* _What you should do_: Each record beneath this sentence is to be transcribed exactly as it reads.

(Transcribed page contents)
□ □ □ □
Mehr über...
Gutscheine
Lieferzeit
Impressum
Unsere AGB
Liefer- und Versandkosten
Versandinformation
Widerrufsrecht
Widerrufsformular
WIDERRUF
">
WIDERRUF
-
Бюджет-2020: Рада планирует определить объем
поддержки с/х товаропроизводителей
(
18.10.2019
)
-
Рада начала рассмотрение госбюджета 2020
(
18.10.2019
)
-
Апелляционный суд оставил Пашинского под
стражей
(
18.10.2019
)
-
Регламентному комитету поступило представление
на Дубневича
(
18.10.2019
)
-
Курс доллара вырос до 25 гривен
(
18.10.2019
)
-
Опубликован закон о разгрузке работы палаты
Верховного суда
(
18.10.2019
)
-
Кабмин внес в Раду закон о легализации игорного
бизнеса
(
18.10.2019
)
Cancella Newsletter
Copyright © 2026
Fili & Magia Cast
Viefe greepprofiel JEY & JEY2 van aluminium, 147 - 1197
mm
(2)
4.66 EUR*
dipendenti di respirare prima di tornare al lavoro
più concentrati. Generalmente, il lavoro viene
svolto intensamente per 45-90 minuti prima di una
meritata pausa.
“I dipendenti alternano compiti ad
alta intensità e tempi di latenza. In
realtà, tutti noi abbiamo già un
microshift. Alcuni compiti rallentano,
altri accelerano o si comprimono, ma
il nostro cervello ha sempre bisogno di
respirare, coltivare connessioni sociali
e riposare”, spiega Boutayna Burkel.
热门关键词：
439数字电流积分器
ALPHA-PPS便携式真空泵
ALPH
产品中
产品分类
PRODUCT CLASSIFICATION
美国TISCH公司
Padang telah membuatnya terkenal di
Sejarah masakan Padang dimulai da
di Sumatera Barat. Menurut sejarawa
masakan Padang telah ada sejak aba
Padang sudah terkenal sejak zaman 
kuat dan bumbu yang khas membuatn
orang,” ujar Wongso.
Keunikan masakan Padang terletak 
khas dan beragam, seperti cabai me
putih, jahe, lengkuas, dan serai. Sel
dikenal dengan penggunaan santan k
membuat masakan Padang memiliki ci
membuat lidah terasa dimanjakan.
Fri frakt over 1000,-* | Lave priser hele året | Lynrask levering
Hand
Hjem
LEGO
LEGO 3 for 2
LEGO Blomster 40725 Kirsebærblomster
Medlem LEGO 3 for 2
□ □ □ □
* _Expected answer_:
Mehr über...
Gutscheine
Lieferzeit
Impressum
Unsere AGB
Liefer- und Versandkosten
Versandinformation
Widerrufsrecht
Widerrufsformular
WIDERRUF
">
WIDERRUF
-
Бюджет-2020: Рада планирует определить объем
поддержки с/х товаропроизводителей
(
18.10.2019
)
-
Рада начала рассмотрение госбюджета 2020
(
18.10.2019
)
-
Апелляционный суд оставил Пашинского под
стражей
(
18.10.2019
)
-
Регламентному комитету поступило представление
на Дубневича
(
18.10.2019
)
-
Курс доллара вырос до 25 гривен
(
18.10.2019
)
-
Опубликован закон о разгрузке работы палаты
Верховного суда
(
18.10.2019
)
-
Кабмин внес в Раду закон о легализации игорного
бизнеса
(
18.10.2019
)
Cancella Newsletter
Copyright © 2026
Fili & Magia Cast
Viefe greepprofiel JEY & JEY2 van aluminium, 147 - 1197
mm
(2)
4.66 EUR*
dipendenti di respirare prima di tornare al lavoro
più concentrati. Generalmente, il lavoro viene
svolto intensamente per 45-90 minuti prima di una
meritata pausa.
“I dipendenti alternano compiti ad
alta intensità e tempi di latenza. In
realtà, tutti noi abbiamo già un
microshift. Alcuni compiti rallentano,
altri accelerano o si comprimono, ma
il nostro cervello ha sempre bisogno di
respirare, coltivare connessioni sociali
e riposare”, spiega Boutayna Burkel.
热门关键词：
439数字电流积分器
ALPHA-PPS便携式真空泵
ALPH
产品中
产品分类
PRODUCT CLASSIFICATION
美国TISCH公司
Padang telah membuatnya terkenal di
Sejarah masakan Padang dimulai da
di Sumatera Barat. Menurut sejarawa
masakan Padang telah ada sejak aba
Padang sudah terkenal sejak zaman 
kuat dan bumbu yang khas membuatn
orang,” ujar Wongso.
Keunikan masakan Padang terletak 
khas dan beragam, seperti cabai me
putih, jahe, lengkuas, dan serai. Sel
dikenal dengan penggunaan santan k
membuat masakan Padang memiliki ci
membuat lidah terasa dimanjakan.
Fri frakt over 1000,-* | Lave priser hele året | Lynrask levering
Hand
Hjem
LEGO
LEGO 3 for 2
LEGO Blomster 40725 Kirsebærblomster
Medlem LEGO 3 for 2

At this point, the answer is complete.